私、それでもあなたが好きなんです!~悩みの種は好きな人~

「そんな時に、いきなりスフラグループの副社長とお見合いが決まったって、母が嬉しそうに私にそう言ってきたの。契約を切られた取引先よ? おかしいと思って、私、ずっとお母さんと一ノ宮さんのこと警戒してた。絶対このふたり、なにか企んでるって」

「そうだったんだ……それで、あのICレコーダーに悪巧みの決定的証拠を録音したってわけね?」

そういうと、姉はこくりと頷いて、少しいたずらげに笑った。

「なんかね、探偵ごっこしてるみたいで結構楽しかったのよ? でも、これをどうにかして、スフラグループの副社長さんに手渡さなきゃって……でもね、石堂さんは一ノ宮さんよりもずっと上手だった」

どういうことかと、私は真剣な顔で思わず前のめりになる。

「石堂さん、一ノ宮コーポレーションのことをすでに調べ上げてた。
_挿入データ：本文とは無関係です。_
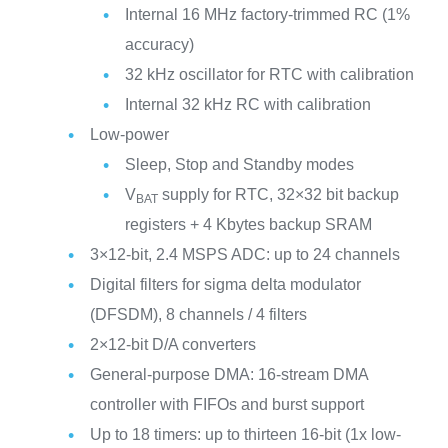
Internal 16 MHz factory-trimmed RC (1%
accuracy)
32 kHz oscillator for RTC with calibration
Internal 32 kHz RC with calibration
Low-power
Sleep, Stop and Standby modes
V
supply for RTC, 32×32 bit backup
BAT
registers + 4 Kbytes backup SRAM
3×12-bit, 2.4 MSPS ADC: up to 24 channels
Digital filters for sigma delta modulator
(DFSDM), 8 channels / 4 filters
2×12-bit D/A converters
General-purpose DMA: 16-stream DMA
controller with FIFOs and burst support
Up to 18 timers: up to thirteen 16-bit (1x low-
裏でどんな汚い仕事をしているのかも全部……でも、決定的な証拠がなかったから、私が手渡したものをすごく喜んでくれた。それに、調べてる途中で私の妹が、あなただってことも知ったみたい」

いつから一ノ宮コーポレーションのことを調べていたのだろう。そんな話、ひとことも石堂さんから聞いてない。